(Stored data entries)

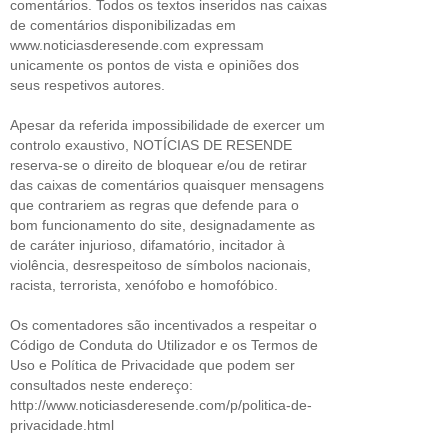
comentários. Todos os textos inseridos nas caixas
de comentários disponibilizadas em
www.noticiasderesende.com expressam
unicamente os pontos de vista e opiniões dos
seus respetivos autores.
Apesar da referida impossibilidade de exercer um
controlo exaustivo, NOTÍCIAS DE RESENDE
reserva-se o direito de bloquear e/ou de retirar
das caixas de comentários quaisquer mensagens
que contrariem as regras que defende para o
bom funcionamento do site, designadamente as
de caráter injurioso, difamatório, incitador à
violência, desrespeitoso de símbolos nacionais,
racista, terrorista, xenófobo e homofóbico.
Os comentadores são incentivados a respeitar o
Código de Conduta do Utilizador e os Termos de
Uso e Política de Privacidade que podem ser
consultados neste endereço:
http://www.noticiasderesende.com/p/politica-de-
privacidade.html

• _PROBLEM DETAILS_
Give again exactly, and only, the lines above starting at the one with "de comentários disponibilizadas em" and ending at the one with "que contrariem as regras que defende para o".

• _REPLY TO THE TASK_
de comentários disponibilizadas em
www.noticiasderesende.com expressam
unicamente os pontos de vista e opiniões dos
seus respetivos autores.
Apesar da referida impossibilidade de exercer um
controlo exaustivo, NOTÍCIAS DE RESENDE
reserva-se o direito de bloquear e/ou de retirar
das caixas de comentários quaisquer mensagens
que contrariem as regras que defende para o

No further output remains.